| What the exercise asks |
Could you retype, exactly and with no pictures, only the lines from the first line of the records below through the line that contains "Pencapaian ini sekaligus"?
***** The records *****
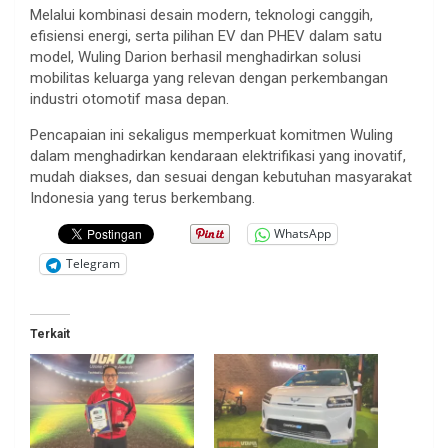
Melalui kombinasi desain modern, teknologi canggih,
efisiensi energi, serta pilihan EV dan PHEV dalam satu
model, Wuling Darion berhasil menghadirkan solusi
mobilitas keluarga yang relevan dengan perkembangan
industri otomotif masa depan.
Pencapaian ini sekaligus memperkuat komitmen Wuling
dalam menghadirkan kendaraan elektrifikasi yang inovatif,
mudah diakses, dan sesuai dengan kebutuhan masyarakat
Indonesia yang terus berkembang.
WhatsApp
Telegram
Terkait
*****
| Exercise output |
Melalui kombinasi desain modern, teknologi canggih,
efisiensi energi, serta pilihan EV dan PHEV dalam satu
model, Wuling Darion berhasil menghadirkan solusi
mobilitas keluarga yang relevan dengan perkembangan
industri otomotif masa depan.
Pencapaian ini sekaligus memperkuat komitmen Wuling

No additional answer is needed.